Keep the pictures out. Restate the entries below word for word.
Material for the task Block Start
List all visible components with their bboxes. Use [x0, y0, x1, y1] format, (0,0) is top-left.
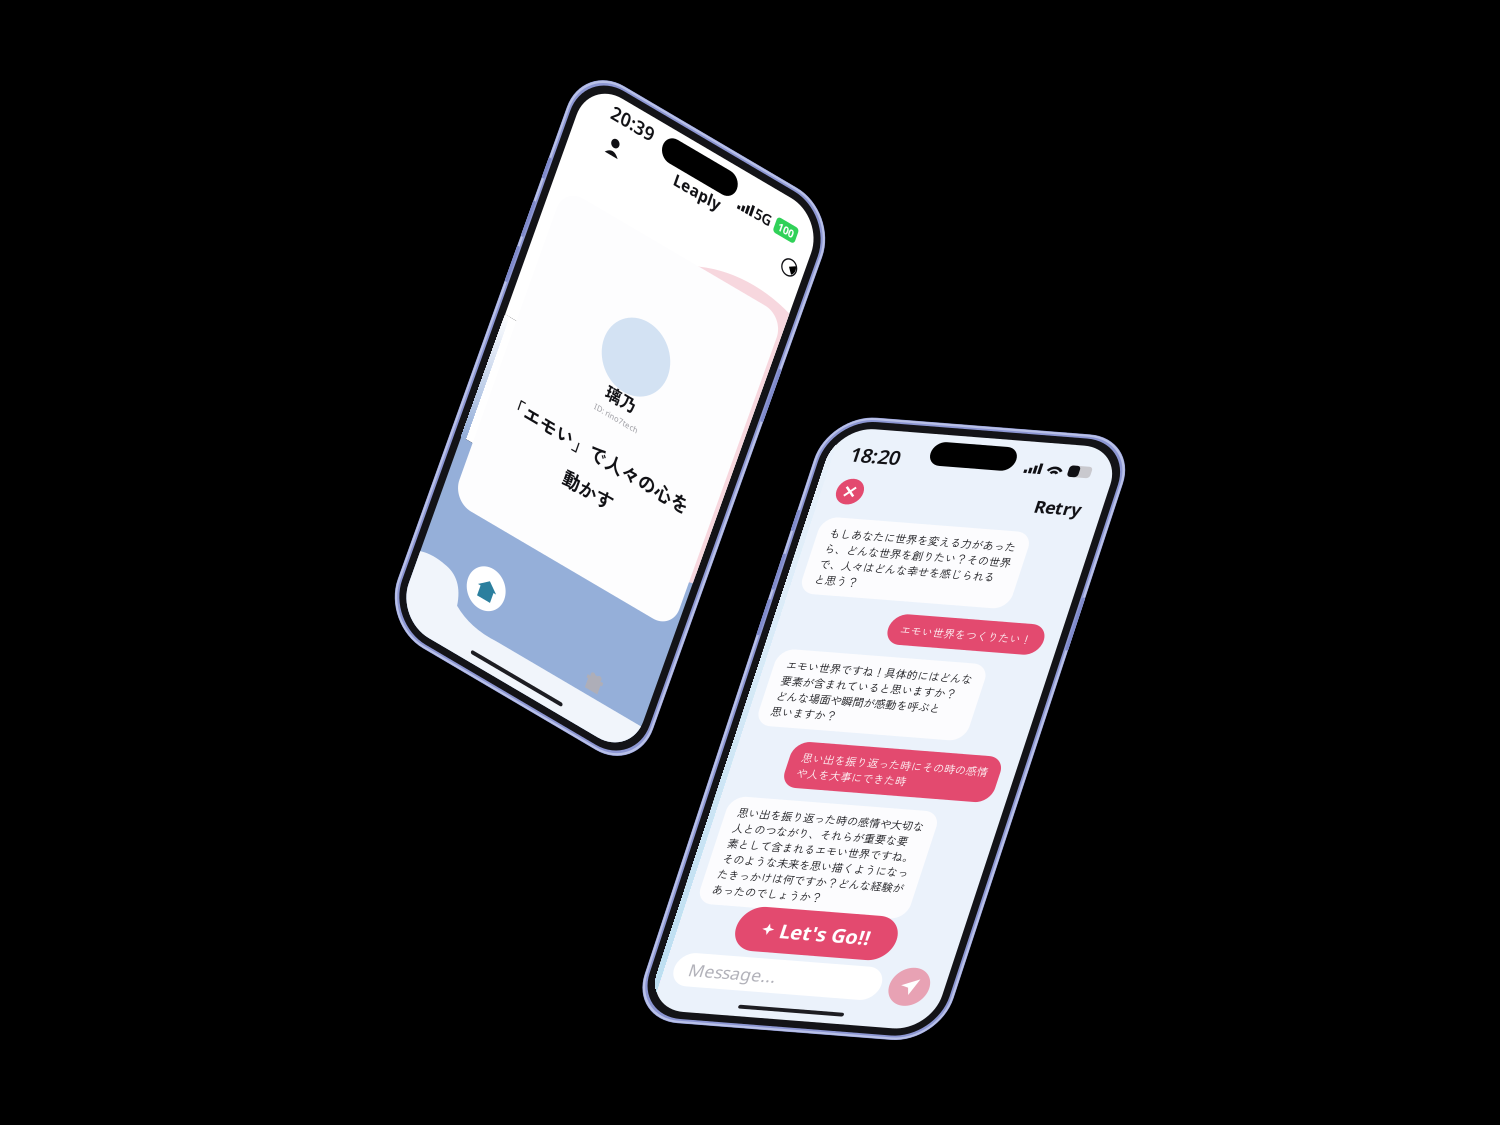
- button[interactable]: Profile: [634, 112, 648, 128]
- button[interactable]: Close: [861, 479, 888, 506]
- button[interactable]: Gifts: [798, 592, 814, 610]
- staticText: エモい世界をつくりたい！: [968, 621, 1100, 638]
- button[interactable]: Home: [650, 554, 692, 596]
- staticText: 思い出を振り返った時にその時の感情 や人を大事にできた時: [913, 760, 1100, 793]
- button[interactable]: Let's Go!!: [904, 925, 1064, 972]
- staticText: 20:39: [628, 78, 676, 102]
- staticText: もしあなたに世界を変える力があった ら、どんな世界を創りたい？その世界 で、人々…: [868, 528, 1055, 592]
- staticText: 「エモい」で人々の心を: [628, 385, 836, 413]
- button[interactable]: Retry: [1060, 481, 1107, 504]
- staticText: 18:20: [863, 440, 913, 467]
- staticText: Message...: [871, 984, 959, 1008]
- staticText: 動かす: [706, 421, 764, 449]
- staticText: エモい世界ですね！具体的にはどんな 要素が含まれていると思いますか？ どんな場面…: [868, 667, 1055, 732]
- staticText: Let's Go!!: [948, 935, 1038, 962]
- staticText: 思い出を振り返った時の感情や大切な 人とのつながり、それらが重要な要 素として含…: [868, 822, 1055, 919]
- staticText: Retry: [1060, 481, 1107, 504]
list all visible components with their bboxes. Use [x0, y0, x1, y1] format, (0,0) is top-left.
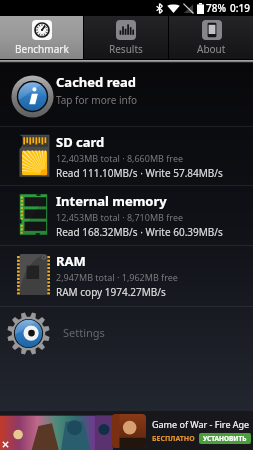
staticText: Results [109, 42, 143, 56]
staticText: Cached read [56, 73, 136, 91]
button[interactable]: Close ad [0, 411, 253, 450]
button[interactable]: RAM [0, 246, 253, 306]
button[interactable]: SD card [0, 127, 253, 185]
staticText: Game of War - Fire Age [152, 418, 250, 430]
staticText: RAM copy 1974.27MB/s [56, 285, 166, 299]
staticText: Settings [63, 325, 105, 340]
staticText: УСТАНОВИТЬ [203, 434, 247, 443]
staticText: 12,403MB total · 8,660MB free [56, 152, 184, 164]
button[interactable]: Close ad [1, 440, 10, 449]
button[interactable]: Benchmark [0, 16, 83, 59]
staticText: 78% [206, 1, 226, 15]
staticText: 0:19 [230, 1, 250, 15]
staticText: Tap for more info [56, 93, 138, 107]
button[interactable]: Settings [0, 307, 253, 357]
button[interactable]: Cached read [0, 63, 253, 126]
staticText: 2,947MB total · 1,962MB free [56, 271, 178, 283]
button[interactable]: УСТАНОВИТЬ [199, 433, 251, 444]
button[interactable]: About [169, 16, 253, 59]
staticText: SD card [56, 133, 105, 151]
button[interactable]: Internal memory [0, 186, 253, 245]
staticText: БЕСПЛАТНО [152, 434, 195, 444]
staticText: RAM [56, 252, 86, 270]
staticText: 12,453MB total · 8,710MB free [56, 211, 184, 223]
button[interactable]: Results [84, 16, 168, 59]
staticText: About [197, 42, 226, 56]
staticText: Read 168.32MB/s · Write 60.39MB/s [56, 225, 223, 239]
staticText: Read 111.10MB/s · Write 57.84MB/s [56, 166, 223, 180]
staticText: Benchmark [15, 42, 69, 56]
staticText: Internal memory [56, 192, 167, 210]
Material for the task Block End
■ Result below
List all visible components with their bboxes. Use [x0, y0, x1, y1] format, (0,0) is top-left.
- button[interactable]: Profile: [634, 112, 648, 128]
- button[interactable]: Close: [861, 479, 888, 506]
- button[interactable]: Gifts: [798, 592, 814, 610]
- staticText: エモい世界をつくりたい！: [968, 621, 1100, 638]
- button[interactable]: Home: [650, 554, 692, 596]
- staticText: 思い出を振り返った時にその時の感情 や人を大事にできた時: [913, 760, 1100, 793]
- button[interactable]: Let's Go!!: [904, 925, 1064, 972]
- staticText: 20:39: [628, 78, 676, 102]
- staticText: もしあなたに世界を変える力があった ら、どんな世界を創りたい？その世界 で、人々…: [868, 528, 1055, 592]
- staticText: 「エモい」で人々の心を: [628, 385, 836, 413]
- button[interactable]: Retry: [1060, 481, 1107, 504]
- staticText: 18:20: [863, 440, 913, 467]
- staticText: Message...: [871, 984, 959, 1008]
- staticText: 動かす: [706, 421, 764, 449]
- staticText: エモい世界ですね！具体的にはどんな 要素が含まれていると思いますか？ どんな場面…: [868, 667, 1055, 732]
- staticText: Let's Go!!: [948, 935, 1038, 962]
- staticText: 思い出を振り返った時の感情や大切な 人とのつながり、それらが重要な要 素として含…: [868, 822, 1055, 919]
- staticText: Retry: [1060, 481, 1107, 504]
list all visible components with their bboxes. Use [x0, y0, x1, y1] format, (0,0) is top-left.
staticText: Results [109, 42, 143, 56]
staticText: Cached read [56, 73, 136, 91]
button[interactable]: Close ad [0, 411, 253, 450]
button[interactable]: RAM [0, 246, 253, 306]
button[interactable]: SD card [0, 127, 253, 185]
staticText: Game of War - Fire Age [152, 418, 250, 430]
staticText: RAM copy 1974.27MB/s [56, 285, 166, 299]
staticText: Settings [63, 325, 105, 340]
staticText: УСТАНОВИТЬ [203, 434, 247, 443]
staticText: 12,403MB total · 8,660MB free [56, 152, 184, 164]
button[interactable]: Close ad [1, 440, 10, 449]
button[interactable]: Benchmark [0, 16, 83, 59]
staticText: 78% [206, 1, 226, 15]
staticText: 0:19 [230, 1, 250, 15]
staticText: Tap for more info [56, 93, 138, 107]
button[interactable]: Settings [0, 307, 253, 357]
button[interactable]: Cached read [0, 63, 253, 126]
staticText: 2,947MB total · 1,962MB free [56, 271, 178, 283]
button[interactable]: УСТАНОВИТЬ [199, 433, 251, 444]
button[interactable]: About [169, 16, 253, 59]
staticText: SD card [56, 133, 105, 151]
button[interactable]: Internal memory [0, 186, 253, 245]
staticText: БЕСПЛАТНО [152, 434, 195, 444]
staticText: RAM [56, 252, 86, 270]
staticText: 12,453MB total · 8,710MB free [56, 211, 184, 223]
button[interactable]: Results [84, 16, 168, 59]
staticText: About [197, 42, 226, 56]
staticText: Read 168.32MB/s · Write 60.39MB/s [56, 225, 223, 239]
staticText: Read 111.10MB/s · Write 57.84MB/s [56, 166, 223, 180]
staticText: Benchmark [15, 42, 69, 56]
staticText: Internal memory [56, 192, 167, 210]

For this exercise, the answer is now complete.